Jul 15 2010

“It Is What It Is.” Again.

If you missed its sold-out run in the San Francisco Fringe Festival, now’s your chance to see “The play for people who hate theatre” (me). It’s part of the 2010 San Francisco Theater Festival (www.sftheaterfestival.org), a one-day celebration of theater, theater, and theater in & around San Francisco’s beautiful Yerba Buena Gardens. There’s 1 performance only, and it’s Sunday, August 8, at 3:55pm. The location is the second floor of  SPUR (San Francisco Planning & Urban Research — they do some really cool stuff worth checking out) located at 654 Mission Street@ Third in San Francisco. [youtube]http://www.youtube.com/watch?v=w3qF34bP60M[/youtube]

We are once again blessed to have Kathryn Wood on board as our director, and Cara Newman as Stage Manager. Of the cast, Katarina Fabic, Robert Anthony Peters, & Duane Schirmer return to the roles they originated: Lena, Bink, & George (respectively).
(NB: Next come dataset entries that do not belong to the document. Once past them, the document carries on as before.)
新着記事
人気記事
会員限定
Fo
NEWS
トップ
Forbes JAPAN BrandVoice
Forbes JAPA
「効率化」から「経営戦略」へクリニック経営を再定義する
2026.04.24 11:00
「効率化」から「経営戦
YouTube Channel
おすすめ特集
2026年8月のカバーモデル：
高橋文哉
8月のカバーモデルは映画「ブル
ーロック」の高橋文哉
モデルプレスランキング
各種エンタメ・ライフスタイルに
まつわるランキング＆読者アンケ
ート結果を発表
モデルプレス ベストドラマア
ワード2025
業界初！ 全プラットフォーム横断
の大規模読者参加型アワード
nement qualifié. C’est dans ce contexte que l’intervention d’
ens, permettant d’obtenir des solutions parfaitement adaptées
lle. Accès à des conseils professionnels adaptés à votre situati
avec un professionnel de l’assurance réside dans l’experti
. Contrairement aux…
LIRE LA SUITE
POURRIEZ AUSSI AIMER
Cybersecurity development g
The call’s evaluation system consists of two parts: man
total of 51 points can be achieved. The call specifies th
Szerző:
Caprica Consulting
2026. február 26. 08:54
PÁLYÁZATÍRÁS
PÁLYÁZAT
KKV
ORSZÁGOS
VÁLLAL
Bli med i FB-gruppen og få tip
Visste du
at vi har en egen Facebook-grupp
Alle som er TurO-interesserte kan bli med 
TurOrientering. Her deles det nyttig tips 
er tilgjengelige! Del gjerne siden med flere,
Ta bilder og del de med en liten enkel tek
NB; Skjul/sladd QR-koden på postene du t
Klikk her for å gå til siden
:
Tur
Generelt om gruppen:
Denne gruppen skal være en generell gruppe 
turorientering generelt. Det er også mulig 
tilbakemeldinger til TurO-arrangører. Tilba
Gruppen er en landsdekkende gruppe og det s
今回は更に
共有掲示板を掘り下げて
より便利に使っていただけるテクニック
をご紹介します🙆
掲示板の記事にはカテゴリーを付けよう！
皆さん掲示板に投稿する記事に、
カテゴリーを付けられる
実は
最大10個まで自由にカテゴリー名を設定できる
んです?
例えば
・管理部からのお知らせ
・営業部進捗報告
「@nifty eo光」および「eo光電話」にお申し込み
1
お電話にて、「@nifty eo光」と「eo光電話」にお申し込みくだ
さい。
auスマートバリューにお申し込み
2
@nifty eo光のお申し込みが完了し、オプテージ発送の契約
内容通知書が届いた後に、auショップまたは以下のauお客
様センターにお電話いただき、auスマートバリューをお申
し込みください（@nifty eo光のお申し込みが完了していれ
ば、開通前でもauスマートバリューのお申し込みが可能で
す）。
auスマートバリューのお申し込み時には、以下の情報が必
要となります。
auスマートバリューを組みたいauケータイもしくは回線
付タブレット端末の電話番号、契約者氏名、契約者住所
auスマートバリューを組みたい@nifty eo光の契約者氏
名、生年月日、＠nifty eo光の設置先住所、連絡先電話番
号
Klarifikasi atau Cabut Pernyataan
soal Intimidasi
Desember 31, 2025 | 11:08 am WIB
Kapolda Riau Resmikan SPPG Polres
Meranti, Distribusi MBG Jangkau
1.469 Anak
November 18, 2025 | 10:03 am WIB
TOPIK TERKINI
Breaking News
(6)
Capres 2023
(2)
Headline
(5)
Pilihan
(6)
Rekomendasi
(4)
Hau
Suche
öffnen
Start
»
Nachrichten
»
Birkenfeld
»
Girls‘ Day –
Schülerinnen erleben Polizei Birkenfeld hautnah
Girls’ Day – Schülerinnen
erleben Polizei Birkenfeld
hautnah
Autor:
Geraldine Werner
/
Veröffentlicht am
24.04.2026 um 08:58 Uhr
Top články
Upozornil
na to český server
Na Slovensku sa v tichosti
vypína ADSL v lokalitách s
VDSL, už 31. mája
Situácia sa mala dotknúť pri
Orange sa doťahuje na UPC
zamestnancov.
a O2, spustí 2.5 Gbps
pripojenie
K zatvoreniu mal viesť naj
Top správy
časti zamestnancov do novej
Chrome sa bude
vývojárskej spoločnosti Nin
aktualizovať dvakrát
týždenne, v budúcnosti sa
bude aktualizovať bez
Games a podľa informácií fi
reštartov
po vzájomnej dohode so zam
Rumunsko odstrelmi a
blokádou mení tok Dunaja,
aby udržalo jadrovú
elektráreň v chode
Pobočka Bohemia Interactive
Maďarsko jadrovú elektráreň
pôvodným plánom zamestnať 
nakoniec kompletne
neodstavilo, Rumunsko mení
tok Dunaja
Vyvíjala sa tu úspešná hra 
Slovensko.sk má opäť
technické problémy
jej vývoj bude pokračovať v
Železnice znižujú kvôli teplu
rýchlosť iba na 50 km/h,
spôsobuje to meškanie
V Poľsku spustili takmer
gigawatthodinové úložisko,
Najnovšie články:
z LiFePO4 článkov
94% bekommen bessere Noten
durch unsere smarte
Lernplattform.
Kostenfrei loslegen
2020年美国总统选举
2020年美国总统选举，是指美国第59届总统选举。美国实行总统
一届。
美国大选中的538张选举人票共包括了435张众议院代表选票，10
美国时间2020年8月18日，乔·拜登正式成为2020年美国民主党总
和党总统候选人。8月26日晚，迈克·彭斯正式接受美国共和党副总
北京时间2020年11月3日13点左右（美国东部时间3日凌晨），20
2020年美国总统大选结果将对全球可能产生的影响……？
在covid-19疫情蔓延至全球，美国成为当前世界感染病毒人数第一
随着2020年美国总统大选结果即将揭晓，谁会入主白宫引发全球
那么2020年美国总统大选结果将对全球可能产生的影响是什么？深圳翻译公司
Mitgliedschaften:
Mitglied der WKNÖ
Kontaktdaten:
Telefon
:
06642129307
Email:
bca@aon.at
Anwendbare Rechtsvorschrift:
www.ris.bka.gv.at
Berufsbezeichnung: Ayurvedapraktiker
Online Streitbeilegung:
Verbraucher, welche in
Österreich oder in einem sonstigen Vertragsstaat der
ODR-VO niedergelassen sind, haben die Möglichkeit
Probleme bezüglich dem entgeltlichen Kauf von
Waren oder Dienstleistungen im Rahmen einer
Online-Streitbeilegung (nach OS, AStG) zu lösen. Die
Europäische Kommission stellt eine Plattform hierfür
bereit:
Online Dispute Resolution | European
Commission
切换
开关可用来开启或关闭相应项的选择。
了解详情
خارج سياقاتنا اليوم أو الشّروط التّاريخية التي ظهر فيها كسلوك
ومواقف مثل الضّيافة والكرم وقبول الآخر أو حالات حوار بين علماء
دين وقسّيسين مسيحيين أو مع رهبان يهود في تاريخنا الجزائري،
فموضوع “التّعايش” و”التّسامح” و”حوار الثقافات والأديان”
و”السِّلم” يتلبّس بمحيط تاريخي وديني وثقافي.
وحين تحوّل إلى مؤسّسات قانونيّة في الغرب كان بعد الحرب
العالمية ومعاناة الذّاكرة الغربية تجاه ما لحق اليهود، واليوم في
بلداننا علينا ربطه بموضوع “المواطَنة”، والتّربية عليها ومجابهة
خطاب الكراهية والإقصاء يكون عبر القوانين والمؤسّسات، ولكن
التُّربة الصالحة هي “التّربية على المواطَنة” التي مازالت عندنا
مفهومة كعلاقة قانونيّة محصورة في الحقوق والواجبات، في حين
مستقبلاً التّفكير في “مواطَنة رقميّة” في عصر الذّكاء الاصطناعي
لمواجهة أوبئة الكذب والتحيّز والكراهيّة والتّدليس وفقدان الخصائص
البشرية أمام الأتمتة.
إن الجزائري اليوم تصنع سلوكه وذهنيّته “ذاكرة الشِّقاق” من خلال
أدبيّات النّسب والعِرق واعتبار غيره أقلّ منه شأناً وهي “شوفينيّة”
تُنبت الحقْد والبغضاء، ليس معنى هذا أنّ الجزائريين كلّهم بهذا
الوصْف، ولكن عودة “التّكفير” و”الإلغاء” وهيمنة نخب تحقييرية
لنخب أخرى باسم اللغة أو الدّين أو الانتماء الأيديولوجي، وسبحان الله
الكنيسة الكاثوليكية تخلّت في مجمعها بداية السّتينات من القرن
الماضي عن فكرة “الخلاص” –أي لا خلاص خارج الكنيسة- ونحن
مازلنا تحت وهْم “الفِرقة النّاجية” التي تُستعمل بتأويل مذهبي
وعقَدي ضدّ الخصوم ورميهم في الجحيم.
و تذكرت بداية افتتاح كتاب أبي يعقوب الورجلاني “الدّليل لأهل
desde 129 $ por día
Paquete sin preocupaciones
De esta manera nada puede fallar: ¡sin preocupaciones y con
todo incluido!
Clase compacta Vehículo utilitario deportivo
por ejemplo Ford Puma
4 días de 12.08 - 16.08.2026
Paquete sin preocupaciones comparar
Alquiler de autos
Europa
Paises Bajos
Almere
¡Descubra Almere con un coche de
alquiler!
New to the team is the absurdly talented Todd Brotze (as Peter), one of the shining stars of Killing My Lobster.

I bet right now you’re thinking, “If this is ‘The play for people who hate theatre’, then what the hell is it about?” Well I’ll tell ya:

The stuff memories are made of...

What do you call that random moment of LOL levity that get us through a time of XXL gravity? Hey, It Is What It Is.

It Is What It Is (IIWII) incorporates multimedia (texting, emailing, IMing), onstage and in real time, to illustrate the many simultaneous lines of communication we conduct at any given time — and how the medium affects the message.

Grown siblings Peter, Lena, and their much younger brother Bink reunite at the deathbed of their elderly father, the curmudgeonly George. In doing so, it comes to light how childhood “memories” (both real and imagined) shaped the adults they became. The seeds of Peter’s need to control, Lena’s obsession with documenting events (while never looking closely at herself), and Bink’s inability to get anyone’s attention, are put under the microscope – and projected onto the stage wall, through their texts, emails, and instant messages; message that often contradict the actual words they speak.

Eventually the sleep deprivation takes its toll and the cocktails kick in: Peter, who has lived with and cared for George for the past 12 years, can no longer control his emotions — and admits why he’s so opposed to George being in a care center; Lena sobers up to the fact that her fabulous world is on the brink of implosion; and Bink discovers that being silenced gave him a power he never knew he had.

As George works his way through the “Grief Cycle,” with his dead wife Nancy as his confidant, his three children – both alone and together – work through this crisis and the other issues in their respective lives. And in doing so they consciously or unconsciously are “shaping” these new experiences — and thus curating future memories. And in the end, they discover that their dad is not the person they’d thought he was. And “family” is never what you expect it to be. But it is what it is.